Candidates in hot seat at first ever campaign debate hosted by Catholic Archdiocese


Un débat tenu par l'archidiocèse de Toronto : impossible à imaginer dans le Québec antichrétien d'aujourd'hui !

It was always going to be awkward that the first ever campaign debate hosted by the Roman Catholic Archdiocese of Toronto had every party represented by men.

But it was not until the topic turned to abortion that the gender imbalance became most evident, as male representatives of all five parties endorsed a woman’s right to choose while also offering their own qualifications and reservations, and getting in partisan digs at their opponents.

It fell to Dan Turcotte, the Green Party candidate from Don Valley East, to actually mention women, and to emphasize what the federal government can do to help them by promoting their access to health care, safety and education.

Moderator Don Newman, the former CBC political broadcaster, said he found all their responses unsatisfying. He acknowledged that Liberals are determinedly pro-choice although their Catholic leader Justin Trudeau has expressed his own personal pro-life views, and that Conservative leader Andrew Scheer, also personally pro-life, has said he will not open the abortion debate in Parliament.
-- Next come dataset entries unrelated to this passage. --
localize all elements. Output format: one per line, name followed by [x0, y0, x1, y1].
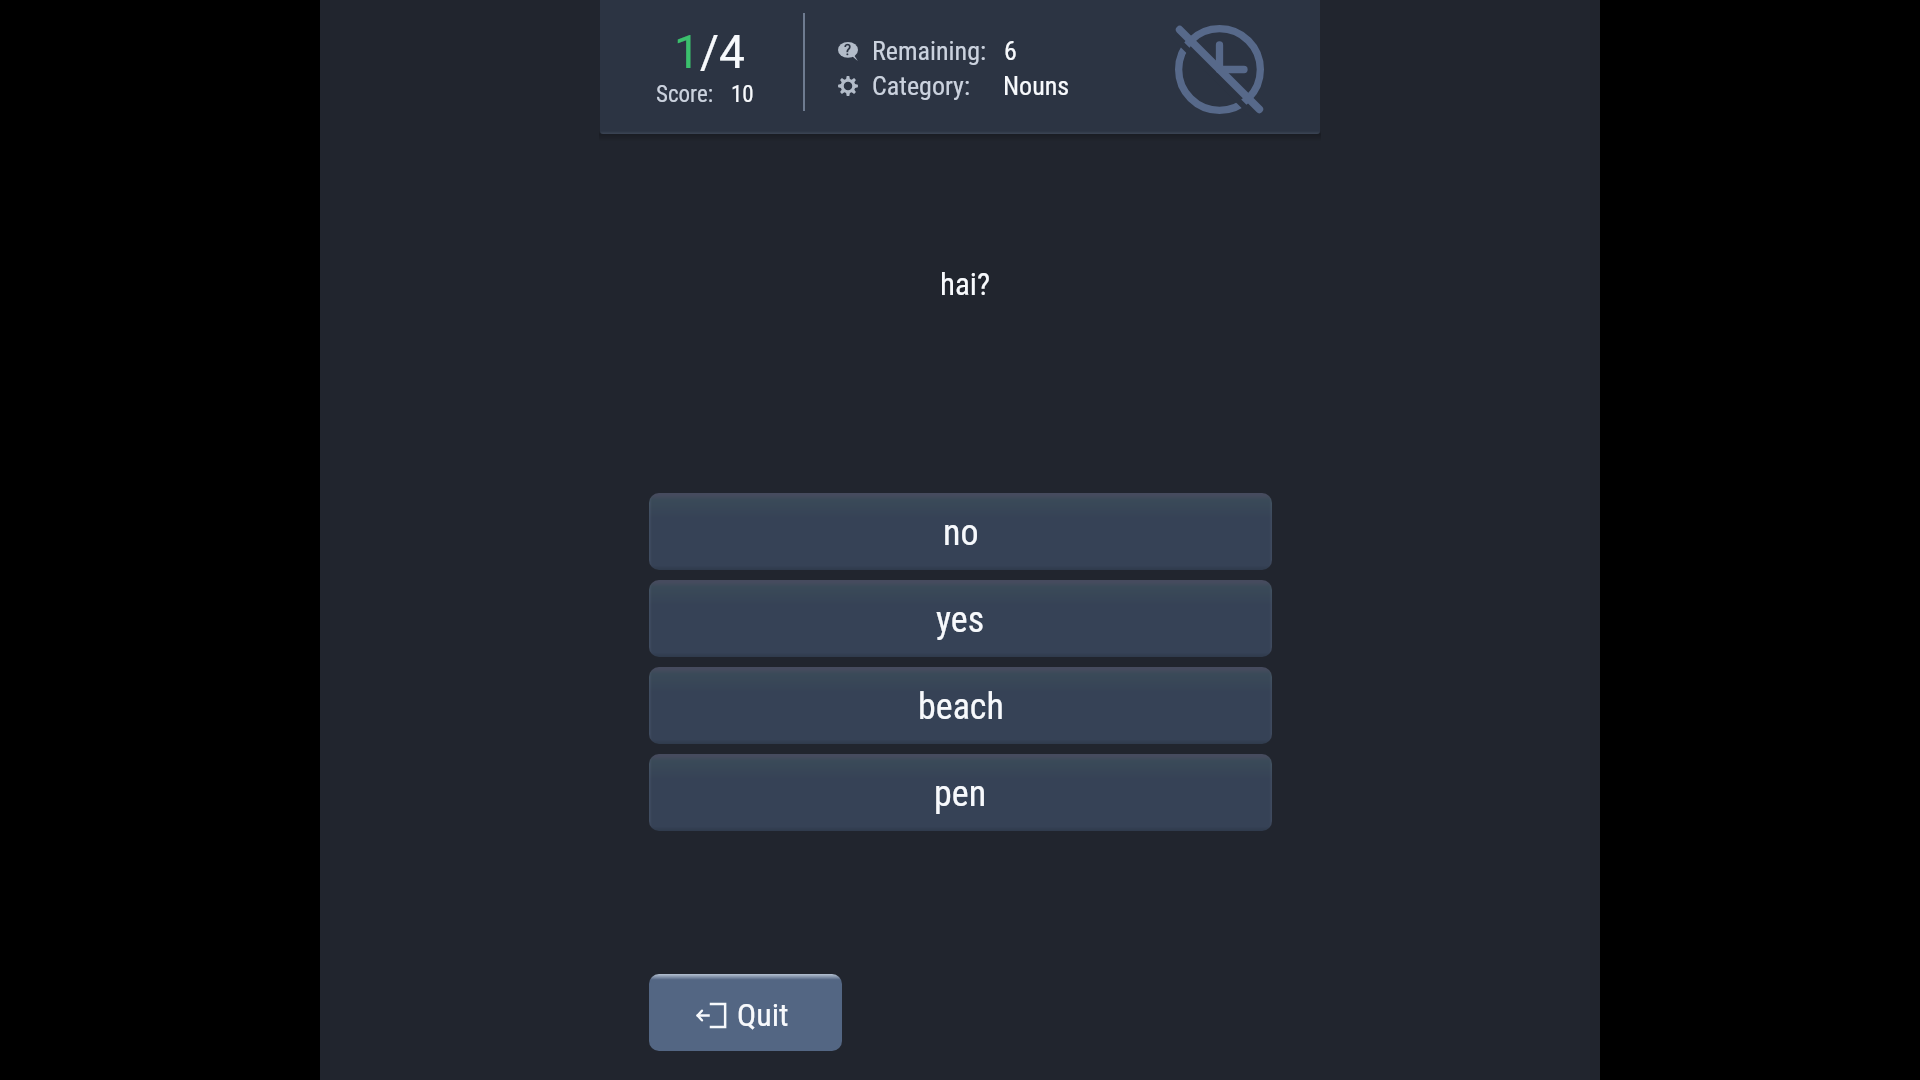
button[interactable]: yes: [649, 580, 1272, 657]
staticText: 10: [731, 81, 754, 108]
staticText: hai?: [325, 266, 1605, 302]
button[interactable]: Timer disabled: [1171, 21, 1267, 117]
staticText: Remaining:: [872, 36, 987, 66]
staticText: ?: [844, 41, 852, 59]
staticText: pen: [934, 773, 987, 815]
staticText: Quit: [737, 996, 789, 1034]
staticText: yes: [936, 599, 985, 641]
staticText: Nouns: [1003, 71, 1070, 101]
staticText: /4: [700, 25, 745, 79]
staticText: Category:: [872, 71, 970, 101]
button[interactable]: pen: [649, 754, 1272, 831]
staticText: beach: [918, 686, 1004, 728]
staticText: 1: [674, 25, 700, 79]
button[interactable]: Quit: [649, 974, 842, 1051]
staticText: Score:: [656, 81, 714, 108]
button[interactable]: beach: [649, 667, 1272, 744]
staticText: 6: [1004, 36, 1017, 66]
button[interactable]: no: [649, 493, 1272, 570]
staticText: no: [943, 512, 979, 554]
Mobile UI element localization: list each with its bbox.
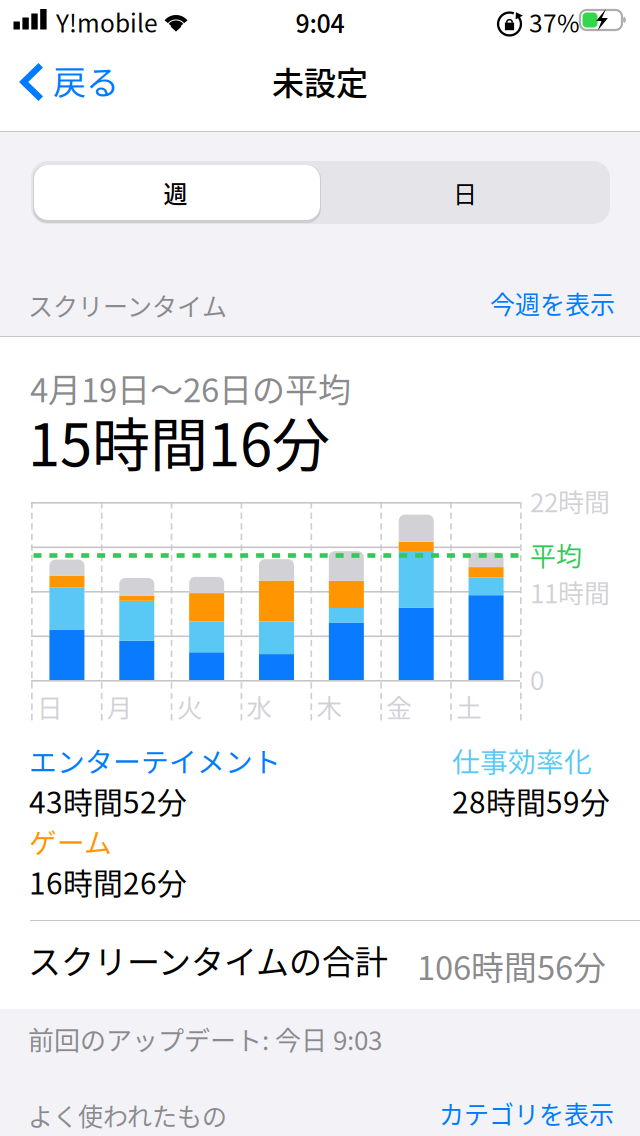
staticText: スクリーンタイムの合計 <box>28 936 388 984</box>
staticText: 9:04 <box>296 4 344 40</box>
staticText: 0 <box>530 660 544 698</box>
button[interactable]: 日 <box>320 161 610 224</box>
staticText: 22時間 <box>530 482 610 520</box>
staticText: 週 <box>164 175 188 210</box>
staticText: 土 <box>456 688 482 725</box>
staticText: 仕事効率化 <box>452 740 592 780</box>
staticText: 11時間 <box>530 573 610 611</box>
staticText: 16時間26分 <box>29 860 187 903</box>
staticText: 平均 <box>530 536 582 574</box>
button[interactable]: 今週を表示 <box>470 283 615 323</box>
staticText: エンターテイメント <box>29 740 281 780</box>
staticText: 戻る <box>53 56 119 104</box>
staticText: スクリーンタイム <box>28 287 227 323</box>
staticText: 15時間16分 <box>28 399 330 483</box>
button[interactable]: 戻る <box>0 43 133 121</box>
staticText: 28時間59分 <box>452 779 610 822</box>
button[interactable]: カテゴリを表示 <box>434 1093 614 1133</box>
staticText: 37% <box>529 4 580 40</box>
staticText: Y!mobile <box>56 4 158 40</box>
staticText: 木 <box>316 688 342 725</box>
staticText: カテゴリを表示 <box>439 1095 614 1131</box>
staticText: 4月19日〜26日の平均 <box>30 364 351 412</box>
staticText: 火 <box>177 688 203 725</box>
staticText: 月 <box>107 688 133 725</box>
staticText: ゲーム <box>29 821 112 861</box>
staticText: よく使われたもの <box>28 1097 227 1133</box>
staticText: 43時間52分 <box>29 779 187 822</box>
staticText: 日 <box>453 175 477 210</box>
staticText: 今週を表示 <box>490 285 615 321</box>
staticText: 水 <box>247 688 273 725</box>
staticText: 前回のアップデート: 今日 9:03 <box>28 1020 382 1058</box>
button[interactable]: 週 <box>31 161 320 224</box>
staticText: 金 <box>386 688 412 725</box>
staticText: 未設定 <box>272 58 368 104</box>
staticText: 106時間56分 <box>417 942 606 990</box>
staticText: 日 <box>37 688 63 725</box>
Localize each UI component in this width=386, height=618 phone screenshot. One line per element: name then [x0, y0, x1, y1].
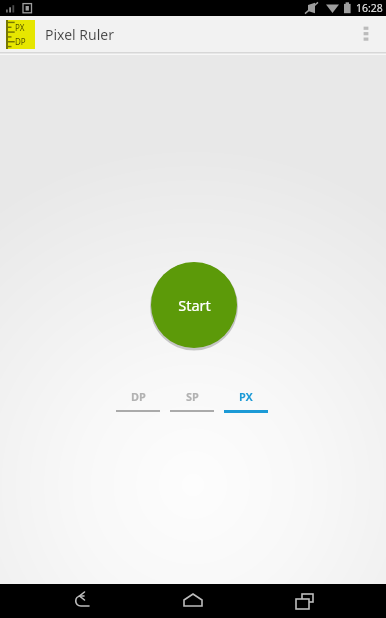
- button[interactable]: PX: [224, 389, 268, 413]
- button[interactable]: More options: [348, 16, 384, 52]
- button[interactable]: Home: [163, 584, 223, 618]
- button[interactable]: Back: [52, 584, 112, 618]
- staticText: DP: [131, 389, 146, 404]
- button[interactable]: SP: [170, 389, 214, 412]
- staticText: PX: [239, 389, 253, 404]
- staticText: Pixel Ruler: [45, 25, 115, 44]
- button[interactable]: Start: [151, 262, 237, 348]
- staticText: SP: [186, 389, 199, 404]
- button[interactable]: DP: [116, 389, 160, 412]
- staticText: Start: [178, 295, 211, 315]
- staticText: 16:28: [356, 1, 383, 15]
- staticText: PX: [15, 22, 25, 33]
- staticText: DP: [15, 36, 26, 47]
- button[interactable]: Recent apps: [275, 584, 335, 618]
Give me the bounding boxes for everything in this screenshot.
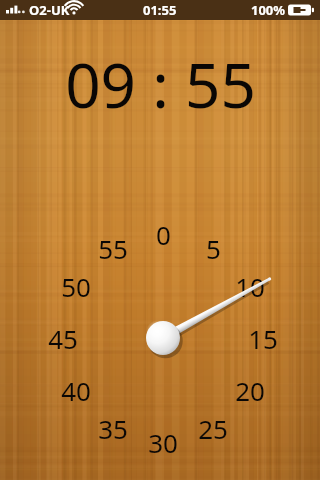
- button[interactable]: 20: [224, 372, 276, 408]
- other: Timer dial: [0, 0, 320, 480]
- staticText: O2-UK: [29, 1, 70, 19]
- button[interactable]: 45: [37, 320, 89, 356]
- staticText: 09 : 55: [65, 42, 256, 122]
- staticText: 45: [48, 321, 78, 356]
- button[interactable]: 10: [224, 268, 276, 304]
- button[interactable]: 50: [50, 268, 102, 304]
- staticText: 5: [206, 231, 221, 266]
- button[interactable]: 35: [87, 410, 139, 446]
- staticText: 50: [61, 269, 91, 304]
- staticText: 0: [156, 217, 171, 252]
- button[interactable]: 15: [237, 320, 289, 356]
- staticText: 20: [235, 373, 265, 408]
- button[interactable]: 09 : 55: [0, 42, 320, 122]
- button[interactable]: 40: [50, 372, 102, 408]
- staticText: 35: [98, 411, 128, 446]
- staticText: 15: [248, 321, 278, 356]
- staticText: 55: [98, 231, 128, 266]
- button[interactable]: 0: [137, 216, 189, 252]
- staticText: 30: [148, 425, 178, 460]
- staticText: 40: [61, 373, 91, 408]
- button[interactable]: 25: [187, 410, 239, 446]
- staticText: 100%: [251, 1, 286, 19]
- staticText: 01:55: [143, 1, 177, 19]
- staticText: 25: [198, 411, 228, 446]
- button[interactable]: 30: [137, 424, 189, 460]
- staticText: 10: [235, 269, 265, 304]
- button[interactable]: 5: [187, 230, 239, 266]
- button[interactable]: 55: [87, 230, 139, 266]
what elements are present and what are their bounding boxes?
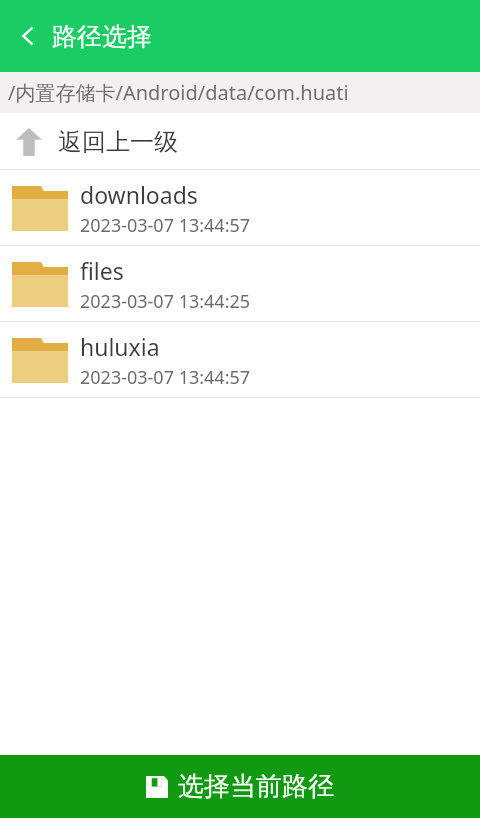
- button[interactable]: files: [0, 246, 480, 322]
- staticText: 返回上一级: [58, 127, 178, 157]
- staticText: 路径选择: [52, 21, 152, 52]
- button[interactable]: huluxia: [0, 322, 480, 398]
- button[interactable]: downloads: [0, 170, 480, 246]
- staticText: 2023-03-07 13:44:25: [80, 289, 251, 314]
- staticText: 2023-03-07 13:44:57: [80, 365, 251, 390]
- staticText: files: [80, 255, 124, 286]
- staticText: 2023-03-07 13:44:57: [80, 213, 251, 238]
- staticText: huluxia: [80, 331, 160, 362]
- button[interactable]: 选择当前路径: [0, 755, 480, 818]
- staticText: /内置存储卡/Android/data/com.huati: [8, 79, 349, 106]
- button[interactable]: 返回上一级: [0, 113, 480, 170]
- staticText: 选择当前路径: [178, 770, 334, 803]
- staticText: downloads: [80, 179, 198, 210]
- button[interactable]: Back: [6, 14, 50, 58]
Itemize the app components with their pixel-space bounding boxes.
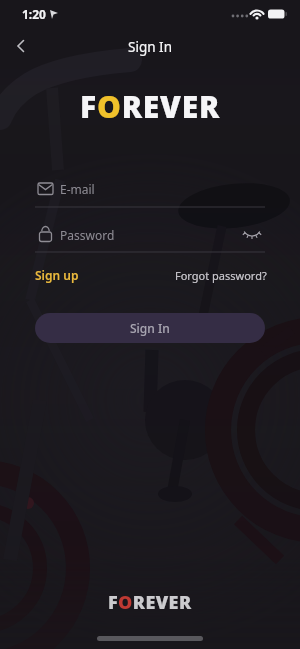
button[interactable] <box>8 34 40 58</box>
staticText: Sign In <box>130 320 170 336</box>
button[interactable]: Sign In <box>35 313 265 343</box>
button[interactable]: Sign up <box>35 267 79 283</box>
staticText: Sign up <box>35 267 79 283</box>
button[interactable]: Forgot password? <box>175 268 267 283</box>
staticText: Password <box>60 227 115 243</box>
staticText: Sign In <box>128 38 172 56</box>
staticText: FOREVER <box>80 86 221 120</box>
button[interactable] <box>238 222 266 244</box>
staticText: 1:20 <box>22 6 46 22</box>
staticText: Forgot password? <box>175 268 267 283</box>
staticText: FOREVER <box>108 590 192 610</box>
staticText: E-mail <box>60 181 95 197</box>
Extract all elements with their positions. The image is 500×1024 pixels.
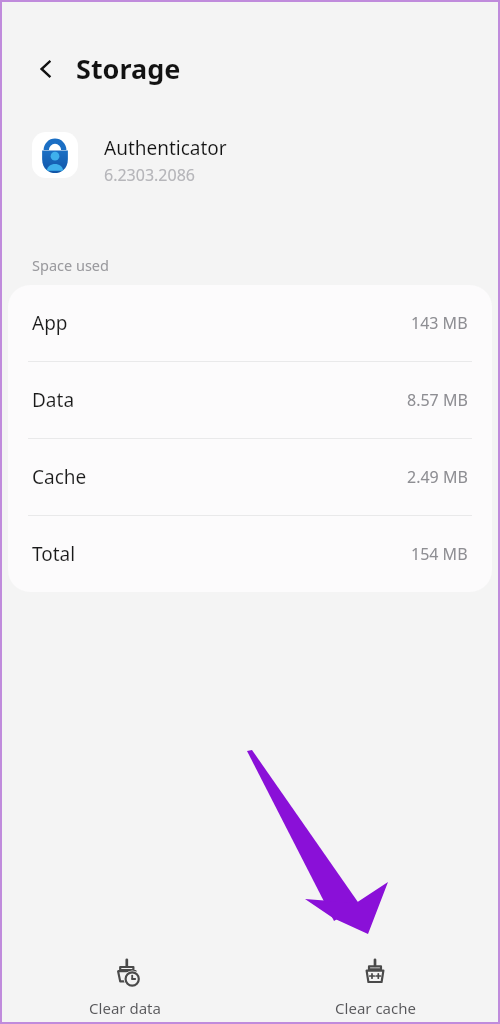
staticText: 6.2303.2086 (104, 164, 195, 186)
staticText: Clear cache (335, 998, 416, 1018)
staticText: Storage (76, 50, 181, 87)
staticText: 2.49 MB (407, 466, 468, 488)
button[interactable]: Clear data (0, 920, 250, 1024)
staticText: 143 MB (411, 312, 468, 334)
staticText: Total (32, 541, 76, 567)
staticText: Authenticator (104, 135, 227, 161)
staticText: Clear data (89, 998, 161, 1018)
button[interactable]: Clear cache (250, 920, 500, 1024)
button[interactable]: Data (8, 362, 492, 438)
button[interactable]: Total (8, 516, 492, 592)
button[interactable]: Back (26, 49, 66, 89)
button[interactable]: App (8, 285, 492, 361)
staticText: 154 MB (411, 543, 468, 565)
staticText: Data (32, 387, 75, 413)
staticText: Cache (32, 464, 87, 490)
staticText: 8.57 MB (407, 389, 468, 411)
staticText: Space used (32, 255, 109, 275)
button[interactable]: Cache (8, 439, 492, 515)
staticText: App (32, 310, 68, 336)
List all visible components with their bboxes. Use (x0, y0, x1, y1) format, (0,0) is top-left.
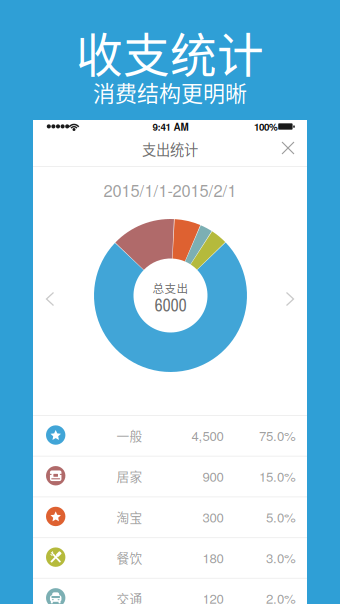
staticText: 300 (202, 507, 224, 526)
staticText: 3.0% (266, 548, 296, 567)
staticText: 居家 (116, 467, 142, 485)
staticText: 消费结构更明晰 (93, 76, 247, 108)
staticText: 总支出 (152, 280, 188, 296)
button[interactable]: Previous period (36, 282, 64, 316)
staticText: 收支统计 (76, 18, 264, 86)
staticText: 15.0% (259, 467, 296, 486)
staticText: 120 (202, 589, 224, 604)
staticText: 900 (202, 467, 224, 486)
button[interactable]: 一般 (33, 415, 307, 456)
staticText: 2015/1/1-2015/2/1 (104, 178, 236, 202)
staticText: 100% (254, 120, 278, 134)
button[interactable]: 居家 (33, 456, 307, 496)
staticText: 支出统计 (142, 139, 198, 159)
staticText: 一般 (116, 426, 142, 444)
staticText: 5.0% (266, 507, 296, 526)
staticText: 2.0% (266, 589, 296, 604)
staticText: 180 (202, 548, 224, 567)
staticText: 9:41 AM (152, 120, 188, 134)
button[interactable]: 餐饮 (33, 537, 307, 578)
button[interactable]: 交通 (33, 578, 307, 604)
staticText: 淘宝 (116, 508, 142, 526)
staticText: 交通 (116, 589, 142, 604)
staticText: 餐饮 (116, 548, 142, 567)
button[interactable]: 淘宝 (33, 496, 307, 537)
staticText: 75.0% (259, 426, 296, 445)
button[interactable]: Close (274, 134, 302, 162)
staticText: 6000 (154, 293, 186, 317)
button[interactable]: Next period (276, 282, 304, 316)
staticText: 4,500 (192, 426, 224, 445)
But this is the “biggest issue for most Catholics,” Newman said, and none of the candidates on stage in Toronto Thursday night gave “much comfort to the Catholics in the room.”

“I’m wondering why any of them should vote for any of you,” Newman said.

Dan Turcotte, Green Party MP candidate for Don Valley East, seen alongside other candidates and current MP’s, during the Archdiocese of Toronto’s federal election debate. Nick Kozak for Postmedia

“I think folks have to recognize where we are,” said Garnett Genuis, a Conservative MP from Alberta, quipping that Pope Francis himself would not be allowed to run for the Liberals or NDP because of their screening on the issue of abortion.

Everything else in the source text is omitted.